4.2. Node Provisioning and Recovery

If the state of a new or failed node differs from the state of the cluster Primary Component it needs to be synchronized. As a result, new node provisioning and failed node recovery are essentially the same process of joining a node to the cluster PC.

The initial node state ID is read from the grastate.txt file in wsrep_data_dir, where it is saved every time the node is gracefully shut down. If the node crashes in the Total Order Isolation mode, its database state is unknown and its initial Galera Cluster node state is undefined (00000000-0000-0000-0000-000000000000:-1). [1]

[1]In normal transaction processing, only the seqno part of the GTID remains undefined (-1), and the UUID part remains valid. In this case, the node can be recovered through IST.

When a node joins the primary component, it compares its state ID to that of the PC and if they do not match, the node requests state transfer from the cluster.

There are two possibilities to select the state transfer donor:

  • Automatic—The group communication layer determines the state donor from the available members of the primary component.
  • Manual—The state donor name is specified with the wsrep_sst_donor parameter on startup.

In the latter case, if a node with that name is not a part of the primary component, state transfer fails and the joining node aborts. Use the same donor name as set in the wsrep_node_name parameter on the donor node.

Note

State transfer is a heavy operation not only on the joining node, but also on the donor. The state donor may not be able to serve client requests. Thus, when possible, select the donor manually, based on network proximity. Configure the load balancer to transfer client connections to the other nodes for the duration of state transfer.

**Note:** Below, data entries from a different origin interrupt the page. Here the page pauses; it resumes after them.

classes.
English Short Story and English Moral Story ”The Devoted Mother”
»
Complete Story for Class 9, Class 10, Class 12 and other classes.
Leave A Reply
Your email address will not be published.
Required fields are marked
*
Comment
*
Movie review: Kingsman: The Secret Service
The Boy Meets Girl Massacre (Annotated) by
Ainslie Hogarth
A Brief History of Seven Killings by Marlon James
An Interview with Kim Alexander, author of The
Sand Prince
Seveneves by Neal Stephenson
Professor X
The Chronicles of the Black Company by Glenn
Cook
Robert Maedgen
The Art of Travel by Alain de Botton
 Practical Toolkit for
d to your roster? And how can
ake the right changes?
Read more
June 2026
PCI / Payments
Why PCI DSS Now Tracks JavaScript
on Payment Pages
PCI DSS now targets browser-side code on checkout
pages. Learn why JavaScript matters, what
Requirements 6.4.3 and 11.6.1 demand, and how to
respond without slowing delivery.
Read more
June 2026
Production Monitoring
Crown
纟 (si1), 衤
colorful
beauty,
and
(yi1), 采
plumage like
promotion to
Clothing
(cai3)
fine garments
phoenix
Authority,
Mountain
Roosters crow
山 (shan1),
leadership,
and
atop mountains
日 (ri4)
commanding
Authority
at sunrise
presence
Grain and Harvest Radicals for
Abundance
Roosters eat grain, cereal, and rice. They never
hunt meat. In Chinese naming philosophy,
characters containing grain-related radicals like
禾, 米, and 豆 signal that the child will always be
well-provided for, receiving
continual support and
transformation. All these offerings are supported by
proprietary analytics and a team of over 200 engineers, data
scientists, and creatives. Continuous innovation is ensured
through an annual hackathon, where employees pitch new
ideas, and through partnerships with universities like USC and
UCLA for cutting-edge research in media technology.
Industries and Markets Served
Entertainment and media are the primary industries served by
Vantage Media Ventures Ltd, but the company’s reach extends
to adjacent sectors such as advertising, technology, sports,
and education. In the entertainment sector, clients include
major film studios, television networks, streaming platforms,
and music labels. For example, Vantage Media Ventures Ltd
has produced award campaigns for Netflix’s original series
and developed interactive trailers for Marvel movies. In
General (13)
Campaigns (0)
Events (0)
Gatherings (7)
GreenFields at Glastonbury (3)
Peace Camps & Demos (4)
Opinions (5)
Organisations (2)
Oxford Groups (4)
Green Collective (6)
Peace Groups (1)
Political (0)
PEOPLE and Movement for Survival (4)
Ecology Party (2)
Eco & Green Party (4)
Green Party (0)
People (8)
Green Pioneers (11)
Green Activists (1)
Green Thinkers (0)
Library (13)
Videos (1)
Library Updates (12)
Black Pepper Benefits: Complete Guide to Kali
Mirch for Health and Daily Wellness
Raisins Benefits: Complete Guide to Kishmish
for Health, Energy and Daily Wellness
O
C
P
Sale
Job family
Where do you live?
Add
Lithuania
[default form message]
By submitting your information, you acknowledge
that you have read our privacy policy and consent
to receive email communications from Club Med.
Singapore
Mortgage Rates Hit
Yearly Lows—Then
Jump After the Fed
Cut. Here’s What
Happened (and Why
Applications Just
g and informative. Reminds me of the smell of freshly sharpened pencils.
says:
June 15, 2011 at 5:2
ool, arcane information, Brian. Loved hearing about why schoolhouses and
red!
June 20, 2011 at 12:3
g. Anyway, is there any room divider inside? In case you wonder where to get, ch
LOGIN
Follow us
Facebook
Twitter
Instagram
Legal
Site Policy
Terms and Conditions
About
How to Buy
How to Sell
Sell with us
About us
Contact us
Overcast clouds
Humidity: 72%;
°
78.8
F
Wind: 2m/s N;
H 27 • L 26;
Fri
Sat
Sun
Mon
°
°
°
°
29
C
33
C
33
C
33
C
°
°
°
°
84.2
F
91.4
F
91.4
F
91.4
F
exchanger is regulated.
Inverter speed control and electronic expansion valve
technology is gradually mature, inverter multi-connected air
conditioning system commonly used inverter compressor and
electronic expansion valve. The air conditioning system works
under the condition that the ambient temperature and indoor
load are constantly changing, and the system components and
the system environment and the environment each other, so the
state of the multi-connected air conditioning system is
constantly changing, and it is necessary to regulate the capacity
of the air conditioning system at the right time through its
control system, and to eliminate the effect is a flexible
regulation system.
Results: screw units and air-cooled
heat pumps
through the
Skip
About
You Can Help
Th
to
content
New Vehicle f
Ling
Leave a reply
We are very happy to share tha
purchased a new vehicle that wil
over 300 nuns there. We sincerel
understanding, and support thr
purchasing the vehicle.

During the state transfer the joining node caches writesets received from other nodes in a slave queue and applies them after the state transfer is over, to catch up with the current primary component state. Since the state snapshot always has a state ID, it is easy to determine which writesets are already contained in the snapshot and should be discarded.

During the catch-up phase, flow control ensures that the slave queue gets shorter (that is, the cluster replication rate will be limited to the writeset application rate on the catching node). However, there is no guarantee on how soon the node will catch up. When the node catches up, its status becomes SYNCED and it will accept client connections.

4.2.1. Comparison of State Snapshot Transfer Methods

There are two different node provisioning methods:

  • State Snapshot Transfer (SST), which transfers the entire node state as it is (hence “snapshot”).
  • Incremental State Transfer (IST), which only transfers the results of transactions missing from the joining node.

You can choose the SST method (mysqldump, rsync, or xtrabackup), whereas IST will be automatically chosen by the donor node, when it is available. The SST methods are compared in this chapter.

There is no single best state snapshot transfer method; the method must be chosen depending on the situation. Fortunately, the choice only must be done on the receiving node; the donor will serve whatever is requested, as long as it has support for it.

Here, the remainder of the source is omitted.